Each warrant entitles the holder to purchase one additional common share of the company at a price of $1.00 per share for a period of two years from the closing date. The expiry date of the warrants can be accelerated if the company's volume-weighted average price is $2.50 for 20 consecutive trading days, in which event the company may give notice that the warrants expire 30 days following the notice of acceleration.
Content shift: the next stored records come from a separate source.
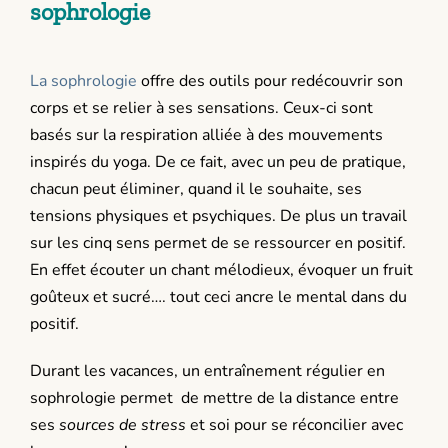
sophrologie
La sophrologie
offre des outils pour redécouvrir son
corps et se relier à ses sensations. Ceux-ci sont
basés sur la respiration alliée à des mouvements
inspirés du yoga. De ce fait, avec un peu de pratique,
chacun peut éliminer, quand il le souhaite, ses
tensions physiques et psychiques. De plus un travail
sur les cinq sens permet de se ressourcer en positif.
En effet écouter un chant mélodieux, évoquer un fruit
goûteux et sucré…. tout ceci ancre le mental dans du
positif.
Durant les vacances, un entraînement régulier en
sophrologie permet de mettre de la distance entre
ses
sources de stress
et soi pour se réconcilier avec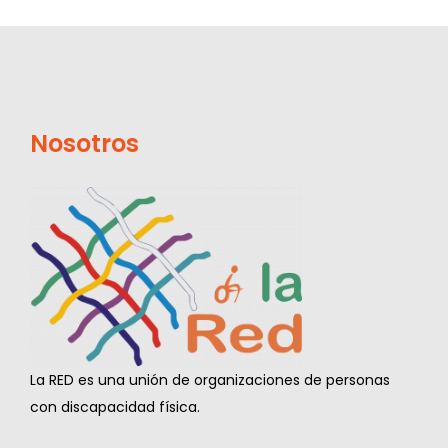
Nosotros
La RED es una unión de organizaciones de personas
con discapacidad física.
Eric Sprott acquired 10 million non-flow-through units (for total consideration of $7.3-million) pursuant to the private placement. As a result, Mr. Sprott now holds 13.55 per cent of the issued and outstanding common shares of the company on a non-diluted basis and 19.04 per cent on a partially diluted basis, assuming exercise of the warrants. The above percentages are calculated based on 73,788,462 common shares issued and outstanding after giving effect to the private placement. Prior to the financing, Mr. Sprott owned 80 common shares of the company. The units were acquired by Mr. Sprott for investment purposes. Mr. Sprott has a long-term view of the investment and may acquire additional common shares either on the open market or through private acquisitions, or sell the common shares either on the open market or through private dispositions in the future, depending on market conditions, reformulation of plans and/or other relevant factors. A copy of Mr. Sprott's early warning report will appear on the company's profile on SEDAR and may also be obtained by calling 416-362-7172 (200 Bay St., Suite 2600, Royal Bank Plaza, south tower, Toronto, Ont., M5J2J2).
The private placement financing was co-led by Clarus Securities Inc. and PowerOne Capital Markets Ltd., and includes a syndicate of GMP Securities LP and Canaccord Genuity Group Inc. The company paid cash commissions of $1,119,126 and issued 1,318,030 warrants to the agents for their services in connection with the private placement.
All securities issued will be subject to a four-month hold period.
Proceeds from the financing will be applied to the company's 3 Aces project and Brewery Creek project, and general working capital.